Priority scheduling can be used to achieve the desired task execution order. For sssp, the priority of an active node is the length of the shortest known path from the source to that node; processing active nodes in increasing distance order, as is done by Dijkstra’s algorithm, is good for work-efficiency. For pfp, each active node is associated with an integer called its height, which is a heuristic estimate of its distance from the sink in the residual graph; processing nodes in decreasing height order improves work-efficiency [4].

Priority scheduling for sequential programs is straightforward: use a priority queue. The priority of items is defined by a user-supplied priority function that encodes the less-than relation between items. There are many implementations of priority queues; one of the most commonly used representations is a heap.

For parallel programs, it is possible in principle to use a concurrent priority queue that uses either locks or lock-free approaches to synchronize insertions and removals from the priority queue. In this paper, we argue that concurrent priority queues are not good priority schedulers for parallel programs. Tasks in the parallel programming context may execute only a few hundred or thousand instructions; for example, sssp tasks take roughly 1,500 cycles (about 300 instructions) on the machines described in Sect. 4. Therefore, it is imperative that scheduling be a lightweight operation. In Sect. 2, we survey prior work that uses concurrent priority queues for priority scheduling. Using sssp, we show experimentally that parallel scaling is severely limited with these approaches.

To address these problems, we introduce a novel priority scheduler in Sect. 3. This ordered-by-integer-metric (obim) scheduler does not use priority queues and has much lower overhead than concurrent priority queues. Its efficiency comes from exploitation of two insights.

  • Exploiting priority inversion. Algorithms that use priorities are often robust to some priority inversion. Although a substantial number of priority inversions can hurt work efficiency, we show that allowing a small number can dramatically reduce communication, synchronization, and coordination between threads.

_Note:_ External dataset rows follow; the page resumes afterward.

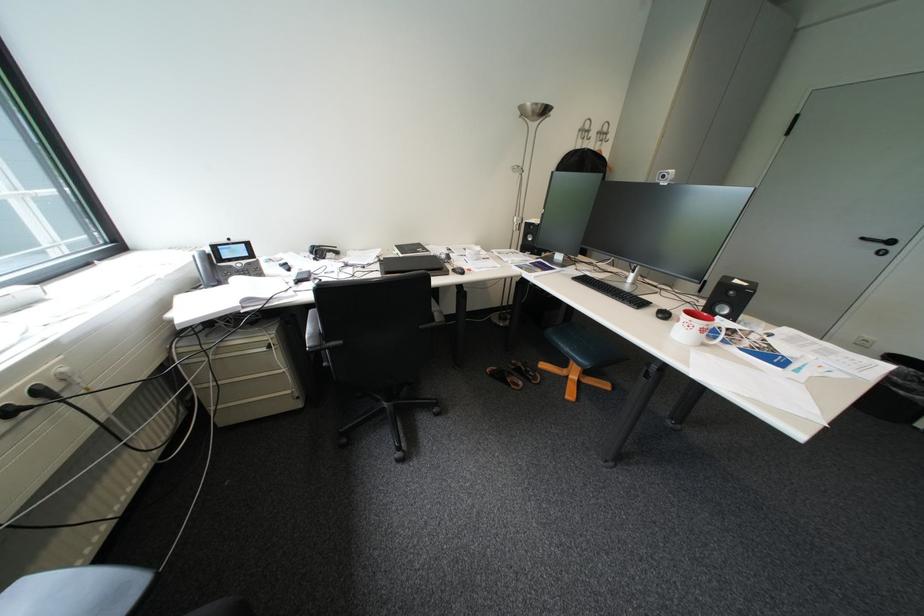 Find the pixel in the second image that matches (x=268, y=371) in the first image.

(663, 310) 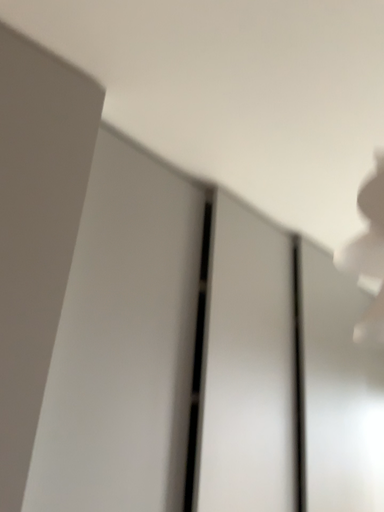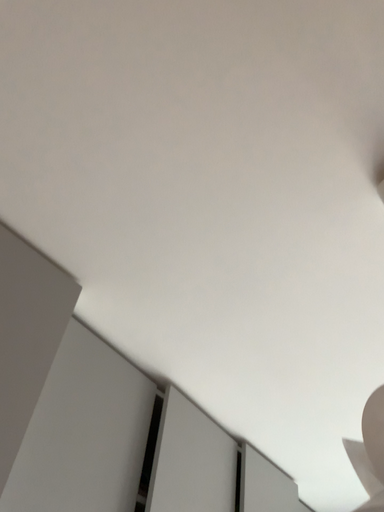 Question: Which way did the camera rotate in the video?

Choices:
 (A) rotated upward
 (B) rotated downward

Answer: (A) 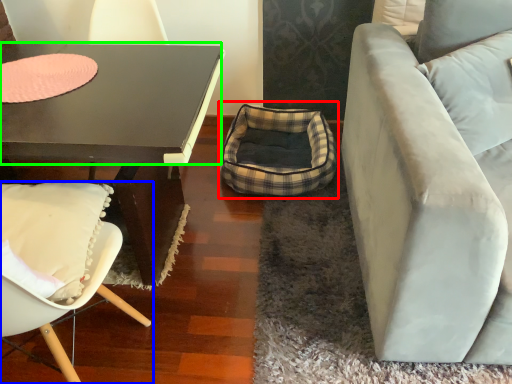 Question: Estimate the real-world distances between objects in this image. Which object is closer to bean bag chair (highlighted by a red box), chair (highlighted by a blue box) or glass table (highlighted by a green box)?

Choices:
 (A) chair
 (B) glass table

Answer: (B)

  • Architecture-aware design. The memory systems of multicores are hierarchical and communication between remote cores is expensive. The design of obim exploits the memory hierarchy to minimize and control coherence traffic.

In Sect. 4, we evaluate the end-to-end performance of seven irregular benchmarks that benefit from priority scheduling, using obim and concurrent priority queues on four multicore machines. For almost all machine/benchmark/input combinations, obim provides far superior performance; for some of them, the obim-based implementation is 50 times faster than a concurrent priority-queue-based implementation.

2 Prior Work on Concurrent Priority Scheduling

In this section, we evaluate the pros and cons of three different ways in which concurrent priority queues have been used in the literature to implement high-performance parallel sssp. Our conclusions apply to other irregular programs as well, but sssp is a good model problem because scheduling strategies for this problem have been studied extensively.

2.1 Schedulers Based on Priority Queues

We study three ways to use concurrent priority queues for parallel scheduling.

Heap: a central concurrent priority queue. There are many choices of concurrent priority queues, which we discuss below.

Sheap: a concurrent priority queue for each thread with work-stealing. New work created by a thread is always pushed to its own local priority queue, although it may get stolen later. Bertsekas et al. implemented one of the first parallel sssp programs using this approach [1].

Pheap: a concurrent priority queue for each thread, with logically partitioned data structures and owner-computes rule for task assignment. When a new task B is created, the owner-computes rule determines which priority queue to push the task on. This policy has been used by Tang et al. [17]; it was also mentioned in [1]. Work-stealing is usually not performed.

Table 1. Number of iterations by type for sssp on machine m1 (Table 3) at 8 threads.

All of these require a concurrent priority queue. We used the concurrent priority queue from the Intel TBB library. We also evaluated a centralized priority scheduler based on a concurrent skip-list [15], but we found that the absolute performance of the TBB priority queue was substantially better, and although the concurrent skip-list scaled better than the TBB priority queue, it never caught up in absolute performance. Besides concurrent skip-lists, many other concurrent priority queues have been proposed [3, 7, 16]. These have various limitations such as being blocking, invalidation heavy, or supporting only bounded ranges which make them unsuitable for scheduling very small tasks on multi-processors with high remote-cache access latency.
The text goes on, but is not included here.